Vi la silueta de mi cuerpo en el espejo empañado. Libre de toda vergüenza gracias a que me ganaba la vida desnudándome en público, me gustó lo muy recatada que el vaho me hacía parecer. Entonces, justo antes de entrar en la ducha, me incliné frente al espejo y dibujé una cara sonriente. Vi mi reflejo en el interior de los trazos. «Quien es feo por dentro es feo por fuera», decía mi madre.

Oí que Jake entraba en la habitación mientras corría la puerta de la mampara. La idea de tenerlo tan cerca después de tantos años me asustaba y me entusiasmaba al mismo tiempo.

Llegó un día en que mi padre comenzó a dormir en la habitación de invitados. Por la mañana se levantaba y hacía la cama con esmero, como si nadie se hubiera tumbado en ella la noche antes, como si la cama vacía siguiera esperando al invitado que nunca habría de llegar. Pasó mucho tiempo antes de que me diera cuenta, antes de que, igual que le sucedía a mi madre, no pudiera conciliar el sueño y me pasara las noches escuchando los ruidos de la casa. Cuando alguien arrancaba del soporte los rifles de mi abuelo, oía el chasquido de las abrazaderas que sostenían la colección. Al menos una vez cada tantos meses oí aquel peculiar sonido, y en septiembre de mi último año en el instituto decidí investigar.

Hacía un calor inusitado para septiembre y la humedad no hacía sino aumentar con la caída de la tarde. Gracias a los ruidos de la noche que se colaban por las ventanas abiertas nadie detectó mi presencia en el pasillo y en lo alto de las escaleras. Cuando llegué a la habitación de invitados, abrí la puerta con el mayor sigilo del que fui capaz.

—Vuelve a la cama, Clair —dijo mi padre con tono enfadado, mirando el rifle que descansaba sobre sus piernas, sobre el batín de felpa azul marino.

— ¿Papá?

Levantó la vista y se puso en pie de inmediato. —Eres tú —dijo.

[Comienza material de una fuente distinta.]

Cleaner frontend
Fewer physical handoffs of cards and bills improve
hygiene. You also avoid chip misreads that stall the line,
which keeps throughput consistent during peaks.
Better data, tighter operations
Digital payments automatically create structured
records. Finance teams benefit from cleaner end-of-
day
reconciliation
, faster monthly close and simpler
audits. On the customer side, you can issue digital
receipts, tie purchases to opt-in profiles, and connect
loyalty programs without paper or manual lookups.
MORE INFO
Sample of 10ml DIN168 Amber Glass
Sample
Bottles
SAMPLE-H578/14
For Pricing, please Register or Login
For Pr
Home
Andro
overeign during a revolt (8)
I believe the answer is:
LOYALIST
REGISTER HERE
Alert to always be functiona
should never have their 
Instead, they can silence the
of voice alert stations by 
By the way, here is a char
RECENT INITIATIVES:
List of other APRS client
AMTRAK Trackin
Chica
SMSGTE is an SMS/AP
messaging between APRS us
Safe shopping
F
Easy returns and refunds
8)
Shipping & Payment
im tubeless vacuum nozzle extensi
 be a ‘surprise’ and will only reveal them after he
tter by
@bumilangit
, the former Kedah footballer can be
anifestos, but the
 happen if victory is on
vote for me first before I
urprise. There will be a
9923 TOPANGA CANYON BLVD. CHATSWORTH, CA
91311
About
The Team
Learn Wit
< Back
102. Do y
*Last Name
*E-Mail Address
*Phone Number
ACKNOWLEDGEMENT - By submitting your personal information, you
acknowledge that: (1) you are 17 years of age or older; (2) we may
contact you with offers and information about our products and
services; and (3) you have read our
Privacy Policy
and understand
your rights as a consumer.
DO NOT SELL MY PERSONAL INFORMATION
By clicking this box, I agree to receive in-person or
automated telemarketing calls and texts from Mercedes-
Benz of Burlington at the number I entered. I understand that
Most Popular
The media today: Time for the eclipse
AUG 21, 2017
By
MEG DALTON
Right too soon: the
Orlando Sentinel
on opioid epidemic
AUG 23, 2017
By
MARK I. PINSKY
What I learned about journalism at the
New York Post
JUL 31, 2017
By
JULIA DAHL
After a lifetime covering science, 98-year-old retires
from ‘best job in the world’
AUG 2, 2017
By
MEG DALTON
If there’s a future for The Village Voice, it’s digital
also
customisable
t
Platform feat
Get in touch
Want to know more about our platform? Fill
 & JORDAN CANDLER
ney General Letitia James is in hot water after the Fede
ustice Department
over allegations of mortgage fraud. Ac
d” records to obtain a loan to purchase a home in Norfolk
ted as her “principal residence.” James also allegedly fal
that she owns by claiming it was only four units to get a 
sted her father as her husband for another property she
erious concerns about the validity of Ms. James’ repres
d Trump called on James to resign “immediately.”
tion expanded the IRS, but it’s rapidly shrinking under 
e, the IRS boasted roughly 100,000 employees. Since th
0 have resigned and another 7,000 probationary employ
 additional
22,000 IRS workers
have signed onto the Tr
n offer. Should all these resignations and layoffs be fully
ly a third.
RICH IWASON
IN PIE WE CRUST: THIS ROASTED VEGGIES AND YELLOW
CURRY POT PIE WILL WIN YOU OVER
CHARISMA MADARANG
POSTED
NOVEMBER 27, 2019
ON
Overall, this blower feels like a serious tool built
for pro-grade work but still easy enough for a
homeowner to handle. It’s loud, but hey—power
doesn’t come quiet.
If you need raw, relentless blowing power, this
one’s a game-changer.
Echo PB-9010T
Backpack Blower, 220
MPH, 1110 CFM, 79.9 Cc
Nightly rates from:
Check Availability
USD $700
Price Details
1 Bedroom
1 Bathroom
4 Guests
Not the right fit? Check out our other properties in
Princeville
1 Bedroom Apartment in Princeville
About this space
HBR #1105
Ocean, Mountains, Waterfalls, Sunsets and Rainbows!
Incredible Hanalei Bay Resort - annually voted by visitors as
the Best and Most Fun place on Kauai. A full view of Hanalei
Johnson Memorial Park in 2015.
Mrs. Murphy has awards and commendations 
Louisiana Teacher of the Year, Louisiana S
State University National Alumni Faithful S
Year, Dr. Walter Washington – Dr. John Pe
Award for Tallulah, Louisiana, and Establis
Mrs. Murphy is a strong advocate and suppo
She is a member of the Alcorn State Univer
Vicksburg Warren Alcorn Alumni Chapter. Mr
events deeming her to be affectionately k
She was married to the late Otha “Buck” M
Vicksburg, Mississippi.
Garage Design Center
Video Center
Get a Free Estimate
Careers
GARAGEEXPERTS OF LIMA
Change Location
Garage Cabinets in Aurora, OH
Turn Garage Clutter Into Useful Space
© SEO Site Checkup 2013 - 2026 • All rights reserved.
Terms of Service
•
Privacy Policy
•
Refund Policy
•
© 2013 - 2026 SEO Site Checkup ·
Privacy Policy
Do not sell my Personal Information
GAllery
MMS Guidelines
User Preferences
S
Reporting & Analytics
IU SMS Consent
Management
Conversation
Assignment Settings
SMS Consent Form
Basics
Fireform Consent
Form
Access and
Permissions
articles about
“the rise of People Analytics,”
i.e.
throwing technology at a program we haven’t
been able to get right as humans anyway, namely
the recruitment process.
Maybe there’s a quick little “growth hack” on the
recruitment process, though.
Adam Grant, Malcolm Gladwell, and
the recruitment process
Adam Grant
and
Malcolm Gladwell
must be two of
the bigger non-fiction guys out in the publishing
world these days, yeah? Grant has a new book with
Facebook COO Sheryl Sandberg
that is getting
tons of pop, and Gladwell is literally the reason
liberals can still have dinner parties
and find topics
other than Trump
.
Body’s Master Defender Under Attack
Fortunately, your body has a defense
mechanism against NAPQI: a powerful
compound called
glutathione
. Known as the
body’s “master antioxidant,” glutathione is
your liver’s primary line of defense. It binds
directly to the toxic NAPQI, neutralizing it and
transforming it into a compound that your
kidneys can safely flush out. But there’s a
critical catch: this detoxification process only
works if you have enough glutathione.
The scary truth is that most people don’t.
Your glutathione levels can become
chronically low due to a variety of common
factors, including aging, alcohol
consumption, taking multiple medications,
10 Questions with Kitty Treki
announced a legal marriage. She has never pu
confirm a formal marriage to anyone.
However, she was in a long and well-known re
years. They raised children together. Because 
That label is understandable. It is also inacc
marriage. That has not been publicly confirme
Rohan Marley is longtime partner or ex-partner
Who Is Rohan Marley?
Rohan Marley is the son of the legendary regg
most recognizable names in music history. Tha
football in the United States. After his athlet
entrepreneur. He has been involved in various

Tenía el rifle en la mano, el cañón apuntando hacia el suelo. A sus espaldas, la cama con las sábanas revueltas. La almohada que, no cabía duda, se había llevado de su habitación. La funda hacía juego con las sábanas de la cama de matrimonio. Encima de la mesa había un vaso de zumo de naranja.

— ¿Qué haces? —pregunté.

—Los estoy limpiando.

— ¿Limpiándolos?

—Las armas son como todo, cariño. Tienen que limpiarse para que funcionen.

— ¿Desde cuándo te interesan las armas?

—Ya estamos.

— ¿Papá?

Tenía la mirada perdida. La clavaba en mí durante unos segundos y de nuevo a la deriva.

— ¿Por qué no traes aquí todas tus cosas? A mí no me engañas.

—No, cariño, no digas tonterías. Vengo alguna vez, cuando no puedo dormir. No quiero molestar a tu madre.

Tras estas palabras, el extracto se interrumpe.